**RECORDS PROVIDED**

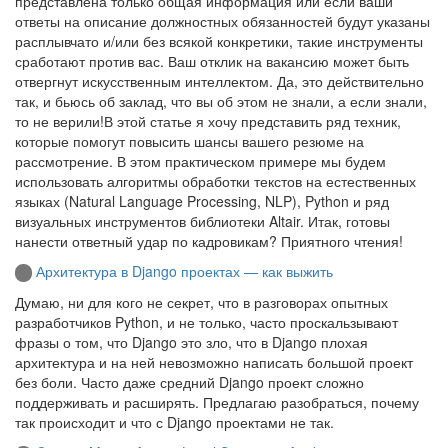
представлена только общая информация или если ваши
ответы на описание должностных обязанностей будут указаны
расплывчато и/или без всякой конкретики, такие инструменты
сработают против вас. Ваш отклик на вакансию может быть
отвергнут искусственным интеллектом. Да, это действительно
так, и бьюсь об заклад, что вы об этом не знали, а если знали,
то не верили!В этой статье я хочу представить ряд техник,
которые помогут повысить шансы вашего резюме на
рассмотрение. В этом практическом примере мы будем
использовать алгоритмы обработки текстов на естественных
языках (Natural Language Processing, NLP), Python и ряд
визуальных инструментов библиотеки Altair. Итак, готовы
нанести ответный удар по кадровикам? Приятного чтения!
Архитектура в Django проектах — как выжить
Думаю, ни для кого не секрет, что в разговорах опытных
разработчиков Python, и не только, часто проскальзывают
фразы о том, что Django это зло, что в Django плохая
архитектура и на ней невозможно написать большой проект
без боли. Часто даже средний Django проект сложно
поддерживать и расширять. Предлагаю разобраться, почему
так происходит и что с Django проектами не так.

**BRIEF**
Your task is to transcribe, with no changes, only the lines of the listing above that lie between the line holding "которые помогут повысить" and the line holding "без боли. Часто", inclusive.

**PROBLEM SOLUTION**
которые помогут повысить шансы вашего резюме на
рассмотрение. В этом практическом примере мы будем
использовать алгоритмы обработки текстов на естественных
языках (Natural Language Processing, NLP), Python и ряд
визуальных инструментов библиотеки Altair. Итак, готовы
нанести ответный удар по кадровикам? Приятного чтения!
Архитектура в Django проектах — как выжить
Думаю, ни для кого не секрет, что в разговорах опытных
разработчиков Python, и не только, часто проскальзывают
фразы о том, что Django это зло, что в Django плохая
архитектура и на ней невозможно написать большой проект
без боли. Часто даже средний Django проект сложно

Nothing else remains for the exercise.